While the concentrations of CD40L decreased over time, the concentrations of P-selectin did not change. A progressive decrease in CD40L in AF patients, following SR restoration and maintenance, has been described by Hammwohner et al. [17]. This is in agreement with our data, although the maintenance of SR was achieved using another technique. While P-selectin and CD40L are markers of elevated platelet activity, there was no correlation between them, not only in our patient cohort, but also in previous studies [18]. While CD40L seems to be more involved in the inflammatory status [17], previous studies [17-20] have shown no correlation between the concentrations of P-selectin and either CD40L or other pro-inflammatory cytokines. The lack of a direct correlation between CD40L and P-selectin, along with the different time-courses following ablation in our patients, might reflect different aspects of platelet biology, and more pronounced role of inflammation in those patients with atrial fibrillation.

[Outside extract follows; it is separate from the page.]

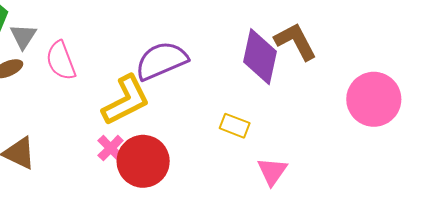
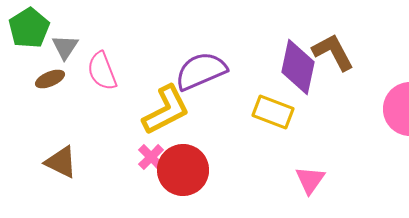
yellow rectangle: (235, 126) -> (273, 112), moved, size x1.4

In conclusion, in patients with successfully ablated AF, there were decreases in inflammatory as well as pro-thrombotic markers. These decreases were not seen in cases where ablations were unsuccessful.

The most important limitations of our study were the small number of patients and the absence of a control group of patients without AF. Furthermore, some patients suffered from other co-morbidities, which may have influenced the concentration of cytokines. Relative to the multivariate analysis, the small group size may have resulted in some statistical correlations being missed. To the best of our knowledge, there are limited reports regarding the time-course of inflammatory and thrombotic markers following AF ablation.

Acknowledgments

The authors would like to thank Jaroslav Plicka for his excellent laboratory work. We would also like to thank Dr. Maly for assistance with the statistical elements of the project.

Disclosure and financial support. The work was supported by a Charles University research grant, provided by the Ministry Education, Youth and Physical Education of the Czech Republic, grant number MSM 0021620817.

None of the authors has any conflict of interest to disclose.